Prognosis is guarded, even if the disease is caught early and treated appropriately. Moribund camelids that do not respond well to the initial round of treatment have a grave prognosis.

Viral Encephalitis

Herpesviral encephalitis has been described after natural infection and experimentally reproduced using a virus originally described as neurotropic equine herpesvirus 1 (EHV-1).27–29 The largest outbreak of natural disease occurred in a group of llamas and alpacas imported together from South America and housed for 6 months in proximity with zebra, gnus, and antelope. Signs developed in a number of the camelids in the herd over a 30-day period, and a separate alpaca developed signs simultaneously 31 days after leaving the herd and less than 2 months after the arrival of a new group of zebras. This suggests that an incubation period of at least 1 month is possible before signs develop. In experimentally infected llamas, signs developed 5 to 8 days after intranasal inoculation.²⁸

The major clinical sign is blindness with dilated pupils and absent papillary light reflexes. This is associated with chorioretinitis, vitritis, and optic neuritis. In some cases, only the retrobulbar optic nerve is affected, resulting in a normal funduscopic examination. Fever occurs during the acute phase, up to 4 weeks before the onset of blindness. The minority of affected camelids also develop tremors, dysphagia, ataxia, head pressing, obtundation, head tilting, paralysis, or vestibular signs, including nystagmus and head tilting. Blood changes are mild. CSF was judged to be normal in the one outbreak.²⁷ If present, abnormalities would presumably consist of mononuclear pleocytosis and an increase in protein.
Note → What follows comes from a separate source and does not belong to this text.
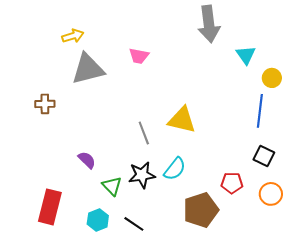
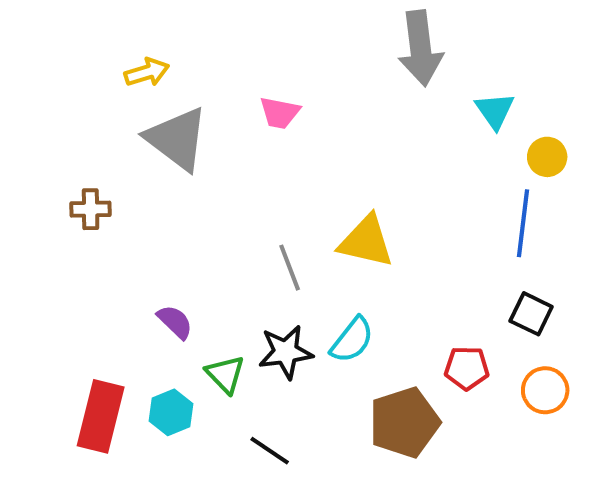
gray triangle: (88, 69) -> (177, 139), turned 51
cyan hexagon: (98, 220) -> (171, 412), moved

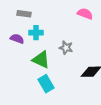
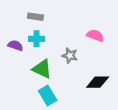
gray rectangle: (24, 14) -> (35, 17), moved
pink semicircle: (85, 14) -> (95, 36), moved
Diagnosis in live camelids may be supported by identification of a high or rising serum or CSF antibody titer. Clinically normal herdmates may also have increasing titers. In dead camelids, eosinophilic intranuclear inclusion bodies, cerebral edema, nonsuppurative meningoencephalitis, and lymphocytic perivascular cuffing may be found in the brain. Virus isolation, electron microscopy, immunohistochemistry, and fluorescent antibody testing may all be used to confirm the role of herpesvirus.

Camelids with widespread neurologic signs are likely to die within 1 week of onset of signs. Those with blindness alone may remain otherwise healthy, but the blindness is likely to be permanent. Treatment is mainly supportive. Specific antiviral treatments and the use of agents to decrease CNS inflammation have not been reported. These modalities may be beneficial.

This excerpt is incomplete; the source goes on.